La Journée mondiale de la liberté de la presse 2021 met en évidence trois objectifs pour un écosystème des médias indispensable à la liberté d’opinion :

  • mettre tout en œuvre pour assurer la viabilité économique des médias d’information ;
  • créer et garantir des mécanismes efficaces pour assurer - dans le respect des droits humains - la transparence de la presse papier, de l’internet et des médias sociaux ;
  • renforcer et généraliser l’éducation aux médias et à l’information afin de permettre au public de reconnaître et de valoriser (ainsi que de le défendre et de l’exiger) un journalisme de qualité et pour lutter contre les « fake news ».  

Avec ces objectifs, la Journée mondiale de la liberté de la presse 2021 poursuit un triple but :

  • rendre le public attentif aux dangers et menaces qui pèsent sur les médias, tant par les difficultés d’accès aux informations que rencontrent journalistes et reporters que par les dangers encourus dans l’exercice de leur profession ;
  • convaincre le public de l’importance des médias libres et de qualité qui sont un bien public et un droit humain ;
  • honorer la mémoire des journalistes, reporters, camera(wo)men, photographes, bloggeurs et bloggeuses qui ont perdu leur vie ou leur liberté dans l’exercice de leur profession. Ainsi, tous les ans, le 3 mai, l’UNESCO décerne le « Prix mondial de la liberté de la Presse Guillermo Cano ». Ce prix porte le nom d’un journaliste et éditeur colombien assassiné en 1968 par les milieux des narcotrafiquants dont il a dévoilé les activités criminelles. En 2021, le prix est attribué à la journaliste d'investigation philippine Maria Ressa.

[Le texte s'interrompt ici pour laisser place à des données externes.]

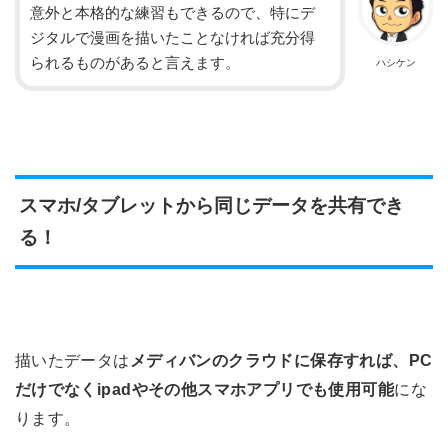
意外と本格的な練習もできるので、特にデ
ジタルで漫画を描いたことなければ充分得
られるものがあると言えます。
ハシケン
スマホ/タブレットから同じデータを共有でき
る！
描いたデータは
メディバンのクラウドに保存すれば、PC
だけでなくipadやその他スマホアプリでも使用可能
にな
ります。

L’édition 2021 de la Journée mondiale se manifeste par la tenue d’une conférence internationale hybride organisée par l'UNESCO et le gouvernement de Namibie qui se déroule du 29 avril au 3 mai à Windhoek. Les délégués se penchent sur des questions comme les perspectives légales de l’information comme bien public, les mesures d’urgence pour soutenir les médias impactés par la crise sanitaire, l’éducation aux médias ou encore l’élaboration d’un « Media New Deal ». Par ailleurs, ils réfléchissent sur les moyens de combattre le discours de haine tout en protégeant la liberté d’expression.

En tant que membre du Groupe des amis de la sécurité des journalistes à Paris, le Luxembourg  accorde une importance particulière à la question de la sécurité des journalistes et a co-organisé le 1er mars dernier avec l’UNESCO, l'Autriche, le Canada et les Pays Bas une conférence virtuelle sur le sujet qui a montré l’importance d’impliquer le pouvoir judiciaire et les forces de l’ordre et de soutenir la coopération internationale dans la lutte contre l’impunité des crimes commis à l’égard des journalistes, les « messagers de la connaissance »  et, en particulier, des femmes journalistes. Il en va non seulement de la justice applicable à tous et de l’État de droit, mais aussi de la crédibilité de l'information, des libertés d'expression et de la presse.

Par ailleurs, le Luxembourg soutient depuis plusieurs années déjà le Programme international pour le développement de la communication (IPDC) de l'UNESCO au travers de contributions financières pour le renforcement des capacités journalistiques et les mécanismes de protection des journalistes et surtout des femmes journalistes face au harcèlement. 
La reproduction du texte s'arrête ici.